## What the exercise asks
For the data below, tally how many lines contain "every" and answer only with that tally.

## Data shown
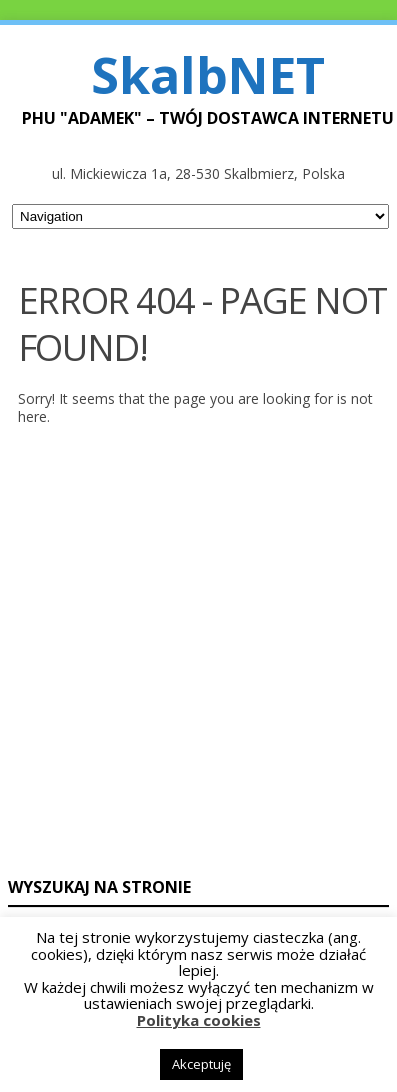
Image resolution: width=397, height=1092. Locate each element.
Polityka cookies (199, 1020)
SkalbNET (208, 75)
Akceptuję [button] (201, 1064)
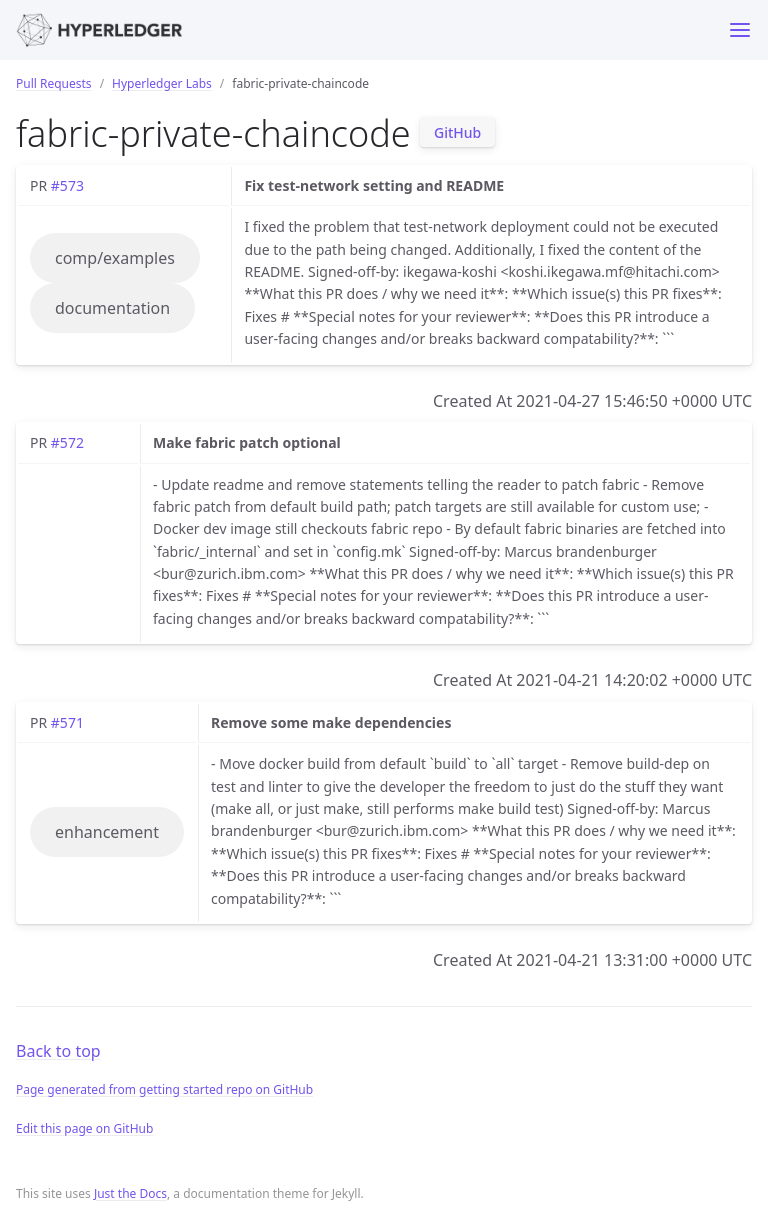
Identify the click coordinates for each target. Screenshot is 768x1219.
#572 (67, 442)
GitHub (457, 132)
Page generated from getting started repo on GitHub (164, 1089)
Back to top (58, 1051)
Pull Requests (54, 83)
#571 (67, 722)
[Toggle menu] (740, 30)
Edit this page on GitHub (84, 1128)
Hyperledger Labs (162, 83)
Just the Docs (130, 1193)
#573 (67, 185)
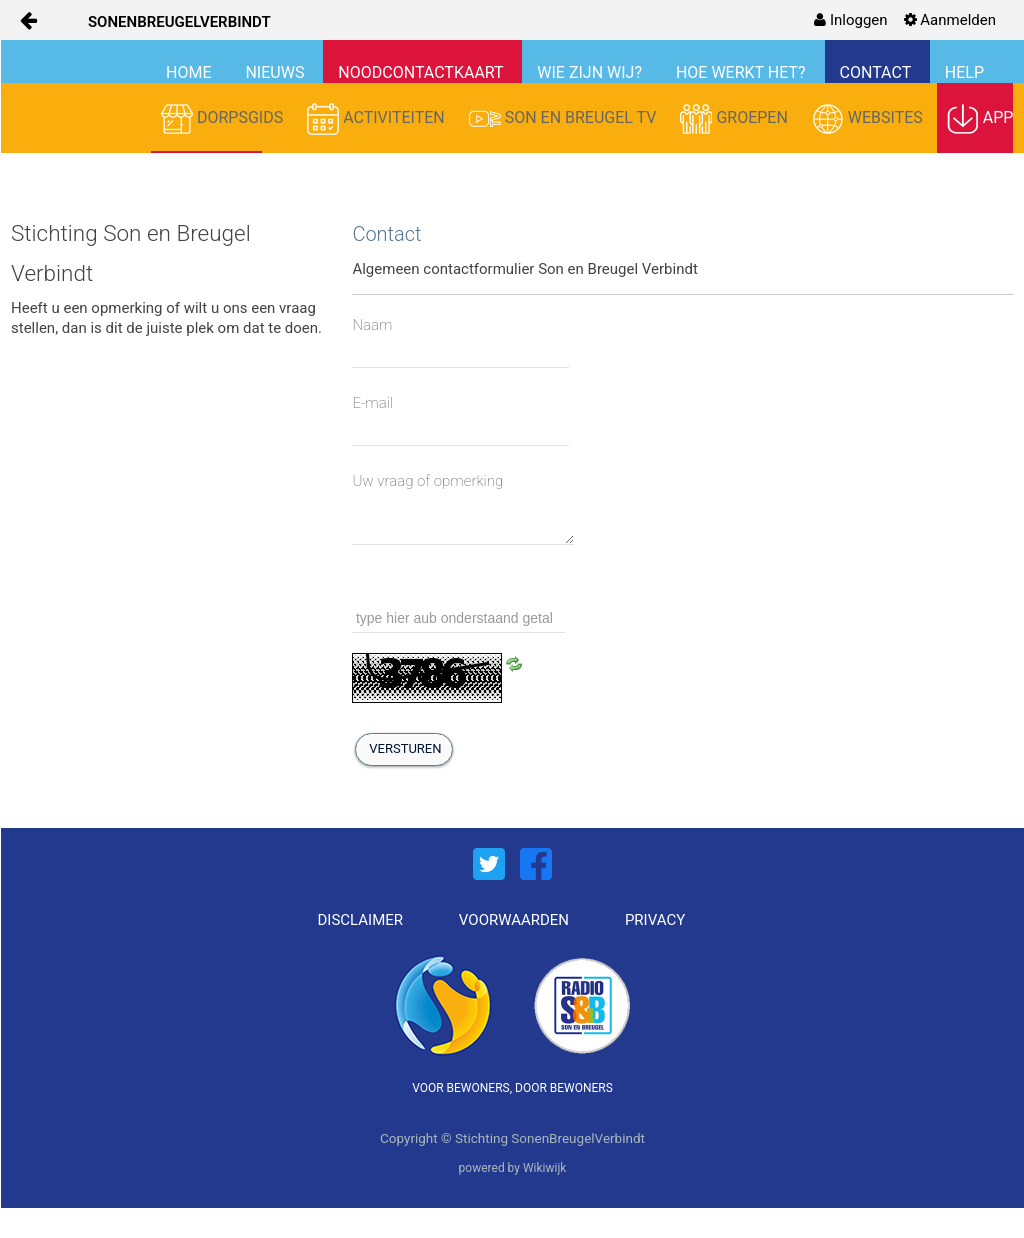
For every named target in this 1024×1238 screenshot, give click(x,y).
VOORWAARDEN (514, 920)
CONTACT (877, 72)
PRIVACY (655, 920)
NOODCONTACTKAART (422, 72)
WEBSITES (869, 119)
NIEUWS (276, 72)
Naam (372, 325)
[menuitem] (850, 20)
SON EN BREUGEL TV (565, 119)
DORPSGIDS (224, 119)
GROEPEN (735, 119)
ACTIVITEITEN (378, 119)
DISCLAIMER (361, 920)
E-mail (372, 403)
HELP (964, 72)
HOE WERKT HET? (743, 72)
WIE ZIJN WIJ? (591, 72)
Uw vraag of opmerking (427, 481)
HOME (190, 72)
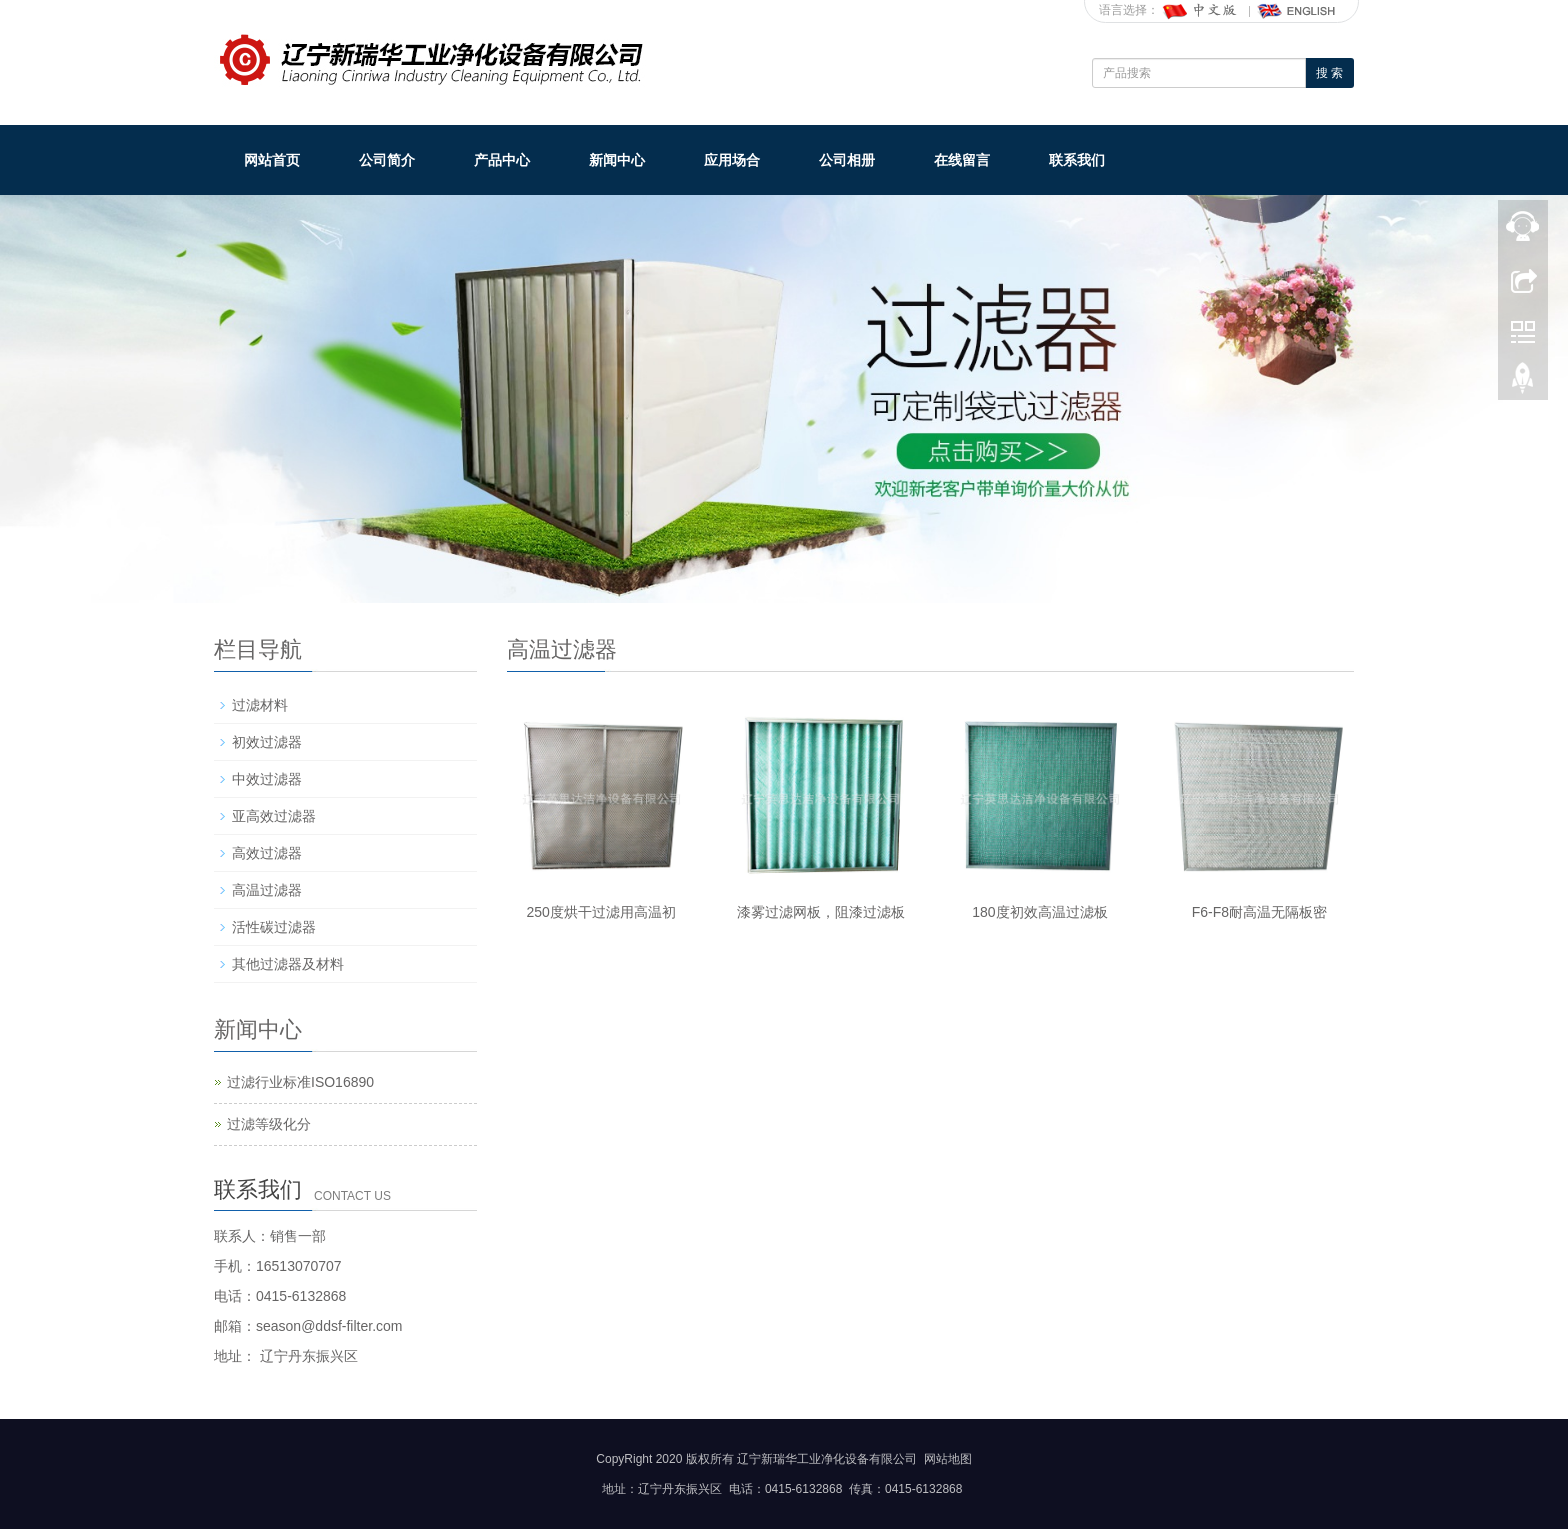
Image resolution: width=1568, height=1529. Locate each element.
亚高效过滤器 (274, 816)
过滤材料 (260, 705)
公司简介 (387, 160)
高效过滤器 (267, 853)
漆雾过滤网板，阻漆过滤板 (821, 912)
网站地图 (948, 1459)
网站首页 (272, 160)
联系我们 (1077, 160)
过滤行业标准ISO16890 (300, 1082)
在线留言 (962, 160)
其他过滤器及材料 (288, 964)
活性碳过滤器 (274, 927)
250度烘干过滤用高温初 (601, 912)
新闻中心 (617, 160)
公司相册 (847, 160)
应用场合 (732, 160)
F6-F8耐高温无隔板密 (1259, 912)
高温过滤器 (267, 890)
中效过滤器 (267, 779)
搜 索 (1329, 73)
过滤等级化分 (269, 1124)
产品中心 (502, 160)
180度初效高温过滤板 (1039, 912)
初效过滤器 (267, 742)
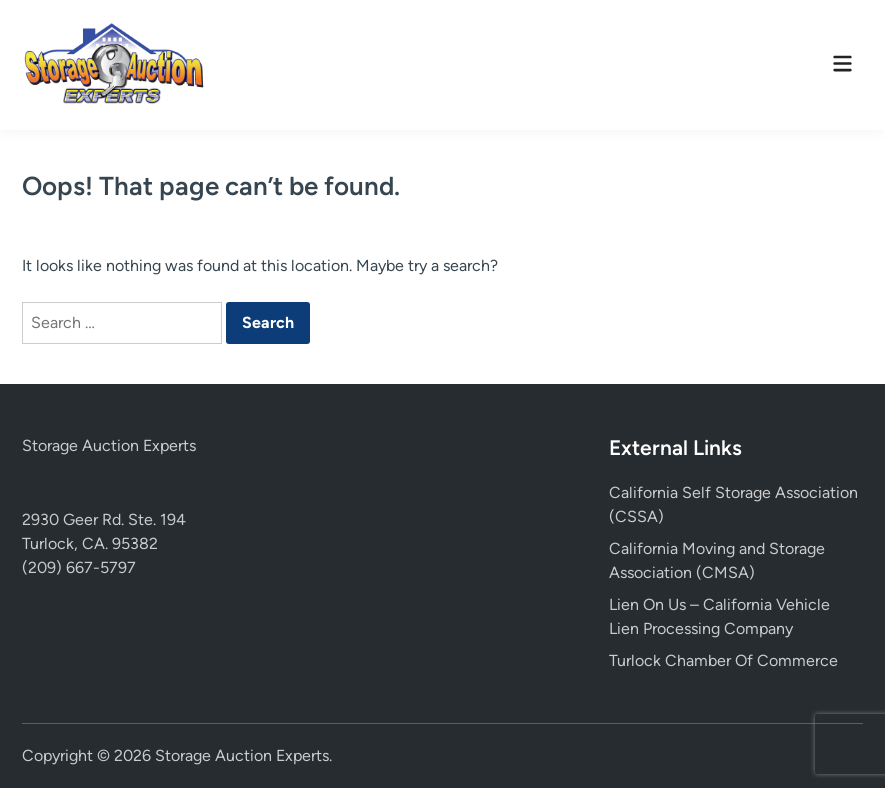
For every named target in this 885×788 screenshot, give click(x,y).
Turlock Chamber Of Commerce (723, 660)
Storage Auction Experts (109, 445)
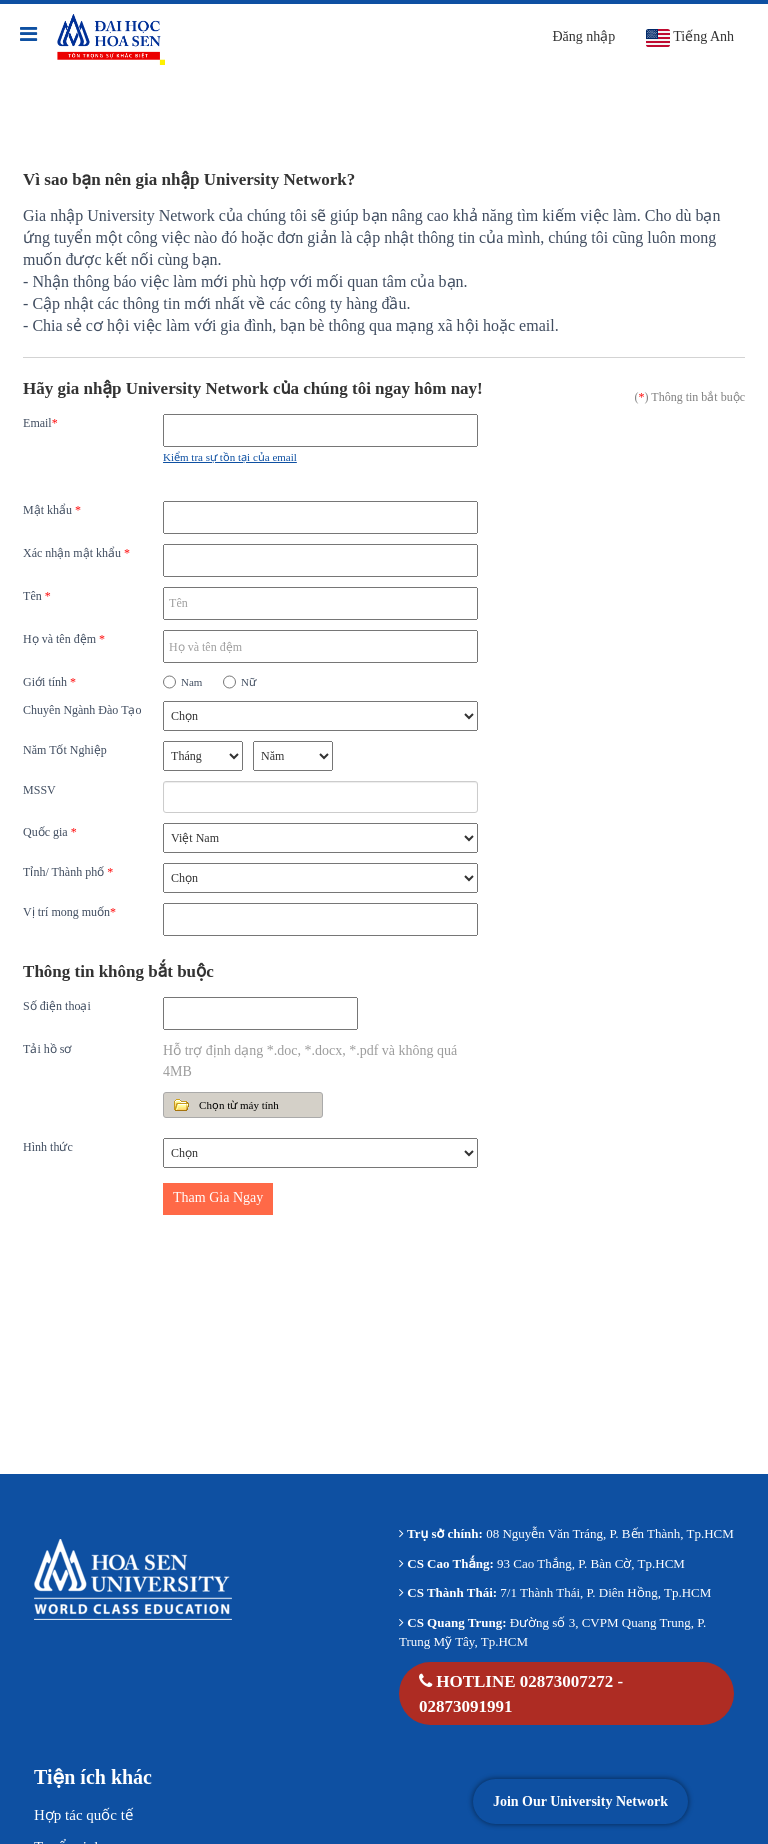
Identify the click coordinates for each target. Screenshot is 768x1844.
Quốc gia (50, 832)
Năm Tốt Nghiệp (65, 750)
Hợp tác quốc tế (83, 1815)
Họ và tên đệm (64, 639)
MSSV (39, 790)
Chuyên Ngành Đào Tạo (82, 710)
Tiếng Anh (689, 38)
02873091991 (466, 1706)
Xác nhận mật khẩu (76, 553)
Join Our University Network (580, 1801)
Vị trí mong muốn (69, 912)
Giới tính (49, 682)
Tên (37, 596)
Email (40, 423)
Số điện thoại (57, 1006)
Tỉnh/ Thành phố (68, 872)
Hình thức (48, 1147)
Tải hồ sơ (47, 1049)
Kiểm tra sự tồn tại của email (230, 457)
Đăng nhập (583, 36)
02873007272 (567, 1681)
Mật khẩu (52, 510)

## Task solution
2